Wenn Blutzellen miteinander verkleben, können sich gefährliche Thrombosen bilden. Eine entscheidende Rolle spielen dabei aktivierte Blutplättchen, die Thrombozyten. Schon seit längerem vermuten Forscher, dass die roten Blutzellen bei der Entstehung von Blutklümpchen nicht zufällig im Thrombus haften bleiben. Ihnen wird hingegen selbst eine aktive Rolle zugeschrieben, wenn Blut auf krankhafte Weise verklumpt. Erstmals konnten Wissenschaftler der Universität des Saarlandes jetzt im Laborversuch zeigen, dass rote Blutzellen unter bestimmten Bedingungen so starke Anziehungskräfte entwickeln, dass sie aneinander haften und somit vermutlich Thrombosen verursachen können. Die Forschungsergebnisse haben sie in der renommierten Fachzeitschrift „Cell Calcium“ veröffentlicht.
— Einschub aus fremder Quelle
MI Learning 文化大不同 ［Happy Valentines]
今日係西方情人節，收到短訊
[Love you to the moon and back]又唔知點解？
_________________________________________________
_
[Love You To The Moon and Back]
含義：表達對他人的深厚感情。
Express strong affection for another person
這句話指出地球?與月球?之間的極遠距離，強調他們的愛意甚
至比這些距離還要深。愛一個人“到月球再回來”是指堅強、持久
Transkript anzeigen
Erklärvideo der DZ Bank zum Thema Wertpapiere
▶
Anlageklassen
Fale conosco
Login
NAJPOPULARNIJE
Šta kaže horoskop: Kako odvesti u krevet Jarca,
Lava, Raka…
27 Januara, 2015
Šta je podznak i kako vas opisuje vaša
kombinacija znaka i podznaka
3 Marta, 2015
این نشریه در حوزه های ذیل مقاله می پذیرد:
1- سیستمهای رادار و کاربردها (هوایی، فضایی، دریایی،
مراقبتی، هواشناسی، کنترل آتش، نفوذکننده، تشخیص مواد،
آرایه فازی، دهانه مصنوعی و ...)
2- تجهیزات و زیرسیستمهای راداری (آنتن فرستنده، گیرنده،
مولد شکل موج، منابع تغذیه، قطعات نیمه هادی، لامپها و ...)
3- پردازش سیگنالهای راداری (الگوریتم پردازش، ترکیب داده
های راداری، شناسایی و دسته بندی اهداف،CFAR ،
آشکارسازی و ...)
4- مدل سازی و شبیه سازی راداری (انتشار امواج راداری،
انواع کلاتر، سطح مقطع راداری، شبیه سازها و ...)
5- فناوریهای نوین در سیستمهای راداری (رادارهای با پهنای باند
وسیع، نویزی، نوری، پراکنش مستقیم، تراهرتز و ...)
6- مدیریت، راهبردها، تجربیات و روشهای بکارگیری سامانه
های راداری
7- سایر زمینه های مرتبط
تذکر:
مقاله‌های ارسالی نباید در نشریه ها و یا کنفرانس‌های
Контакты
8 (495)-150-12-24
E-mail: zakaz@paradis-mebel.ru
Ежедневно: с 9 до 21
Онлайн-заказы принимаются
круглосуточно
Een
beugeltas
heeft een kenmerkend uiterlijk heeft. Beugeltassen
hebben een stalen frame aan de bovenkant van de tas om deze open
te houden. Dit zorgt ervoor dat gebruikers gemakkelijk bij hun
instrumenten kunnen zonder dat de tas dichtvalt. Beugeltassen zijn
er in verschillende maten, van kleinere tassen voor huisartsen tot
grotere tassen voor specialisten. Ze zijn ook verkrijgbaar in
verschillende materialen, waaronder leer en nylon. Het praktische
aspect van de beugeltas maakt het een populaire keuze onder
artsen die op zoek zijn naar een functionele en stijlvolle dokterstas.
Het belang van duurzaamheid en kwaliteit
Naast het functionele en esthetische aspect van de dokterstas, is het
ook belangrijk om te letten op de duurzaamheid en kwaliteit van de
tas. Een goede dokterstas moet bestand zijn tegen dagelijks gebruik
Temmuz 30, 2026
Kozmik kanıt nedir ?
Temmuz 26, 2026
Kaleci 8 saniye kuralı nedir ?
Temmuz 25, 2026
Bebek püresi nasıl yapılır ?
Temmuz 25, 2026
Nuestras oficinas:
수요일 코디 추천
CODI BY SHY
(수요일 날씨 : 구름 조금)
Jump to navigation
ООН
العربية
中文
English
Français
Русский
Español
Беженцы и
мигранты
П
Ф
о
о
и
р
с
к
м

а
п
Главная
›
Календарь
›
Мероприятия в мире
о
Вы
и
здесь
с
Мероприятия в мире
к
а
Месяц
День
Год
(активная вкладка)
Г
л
Die Blutgerinnung schützt den Körper vor dem Verbluten. Nach einer Verletzung verklumpt das Blut und schließt die Wunde. Wenn sich hingegen Thromben im Blutkreislauf bilden, so handelt es sich dabei um einen unerwünschten Effekt. Bisher hatte man bei der Therapie solcher Erkrankungen vor allem die Blutplättchen, also die Thrombozyten, im Blick. Man ging davon aus, dass diese sich aneinanderlagern und dann auch die roten Blutzellen, die Erythrozyten, am Durchfluss hindern. Um Blutklumpen zu vermeiden, setzt man heute vor allem auf Medikamente, die das Blut wieder verflüssigen. „Die neuen Erkenntnisse über die genauen zellulären Abläufe vermitteln nun ein etwas anderes Bild. Wir glauben, dass wir mit unserer Forschungsarbeit die Grundlagen für neue Therapieansätze geschaffen haben“, erläutert Ingolf Bernhardt, Professor für Biophysik der Universität des Saarlandes. Gemeinsam mit der Arbeitsgruppe von Christian Wagner, Professor für Experimentalphysik der Saar-Uni, und Dr. Lars Kästner von der Medizinischen Fakultät haben die saarländischen Forscher die roten Blutzellen genauer untersucht.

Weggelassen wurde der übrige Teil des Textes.